As I wrote in my Agatha biography:
No life is a code to be deciphered: there will always be gaps and inconsistencies, and it is stories that make the missing connections. Omniscience is for Hercule Poirot. Real life knows less; it has the beauty of mystery; and this, despite the books that she wrote, was something that Agatha understood very well.
First, some facts.
On the night of Friday, 3rd December 1926, Agatha - then aged 36; the poster above is wrong - drove away from her home in Sunningdale, Berkshire. Her Morris car, containing an old driving licence and other clues to her identity, was found the next morning some twenty miles away. It was at the edge of a quarry, about three hundred yards down a vertiginous slope, on the North Downs in Surrey.
On the evening of Tuesday, 14th December, acting on intelligence from hotel staff, police detectives travelled to the Harrogate Hydro in north Yorkshire. There they found Agatha, who had been staying at the spa hotel since Saturday the 4th, registered under the name of Mrs Teresa Neele.
I wrote about this eleven-day period at great length in my Agatha biography, because it seemed to me the turning point of her life - the hinge in it. As she put it in her 1967 novel Endless Night: ‘from then on it was as though a knife fell, cutting my life into two halves’.
Also, quite simply, it was such an extraordinary thing to do. Many of us may have longed to disappear, even just for a short time, but actually to carry it through….
One of my favourite short stories, The Enigma by John Fowles, is about disappearance. A middle-aged Conservative MP, landed gentry, family man - and then, one day, he vanishes. The story was published in 1974, the year in which disappearing became fashionable - John Stonehouse, Lord Lucan - and it has nothing directly to say about Agatha, except in the larger sense that it scrutinizes the will, or willingness, to disappear. The mystery that is thereby created, even if the disappeared person reappears. For they are changed, surely, by this period spent in absence, alive but essentially invisible, the walking talking breathing ghost of themselves. Why did they do it? How did they do it? What was it like, to be disappeared?
‘Nothing lasts like the unsolved’, is a line in Fowles’ story; I used it as the epigraph at the start of my biography.
I became profoundly engaged with this event in Agatha’s life, so obsessed in fact that I re-enacted it. On the evening of 3rd December 2005 I drove to the large, yew-tree-shrouded Sunningdale house - named ‘Styles’, after Agatha’s first published book - where she had lived with her first husband Archie and their daughter Rosalind. Then I drove off into the night.
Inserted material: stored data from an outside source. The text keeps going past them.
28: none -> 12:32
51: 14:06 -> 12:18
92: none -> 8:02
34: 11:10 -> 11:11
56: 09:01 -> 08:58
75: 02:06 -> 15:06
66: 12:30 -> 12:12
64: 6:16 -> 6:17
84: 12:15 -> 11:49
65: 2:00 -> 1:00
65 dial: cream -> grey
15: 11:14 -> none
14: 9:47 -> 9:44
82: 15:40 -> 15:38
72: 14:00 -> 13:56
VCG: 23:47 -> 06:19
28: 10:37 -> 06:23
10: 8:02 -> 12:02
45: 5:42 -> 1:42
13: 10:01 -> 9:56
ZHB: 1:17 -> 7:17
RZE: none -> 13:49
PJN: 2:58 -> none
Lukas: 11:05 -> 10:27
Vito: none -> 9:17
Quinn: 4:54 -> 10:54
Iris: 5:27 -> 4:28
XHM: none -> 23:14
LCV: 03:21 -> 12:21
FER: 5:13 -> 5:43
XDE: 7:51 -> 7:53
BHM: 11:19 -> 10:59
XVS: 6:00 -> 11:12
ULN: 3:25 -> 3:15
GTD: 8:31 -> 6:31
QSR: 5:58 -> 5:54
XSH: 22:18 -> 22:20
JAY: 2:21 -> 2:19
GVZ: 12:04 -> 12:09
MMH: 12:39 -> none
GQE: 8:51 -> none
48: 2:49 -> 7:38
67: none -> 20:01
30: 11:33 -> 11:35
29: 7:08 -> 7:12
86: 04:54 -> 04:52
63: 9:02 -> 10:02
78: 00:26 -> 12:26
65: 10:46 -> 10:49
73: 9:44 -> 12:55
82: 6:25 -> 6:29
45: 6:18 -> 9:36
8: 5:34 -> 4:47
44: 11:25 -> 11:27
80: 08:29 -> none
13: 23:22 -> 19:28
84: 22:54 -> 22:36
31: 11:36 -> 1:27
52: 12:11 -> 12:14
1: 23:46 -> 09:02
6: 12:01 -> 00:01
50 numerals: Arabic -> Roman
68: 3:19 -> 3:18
I was dressed, as I recall, in an approximation of Agatha’s clothes - not cosplay, just without the reassuring modern armour of jeans and boots - and I refused myself the consolation of music, or even Radio 4, as I wound through roads less familiar to me than they would have been to Agatha (but I had cat’s eyes to light my way - not used until 1934 - and an automatic car).
Then: Newlands Corner, the site on the North Downs where her Morris had left the A25, and descended to the edge of the quarry.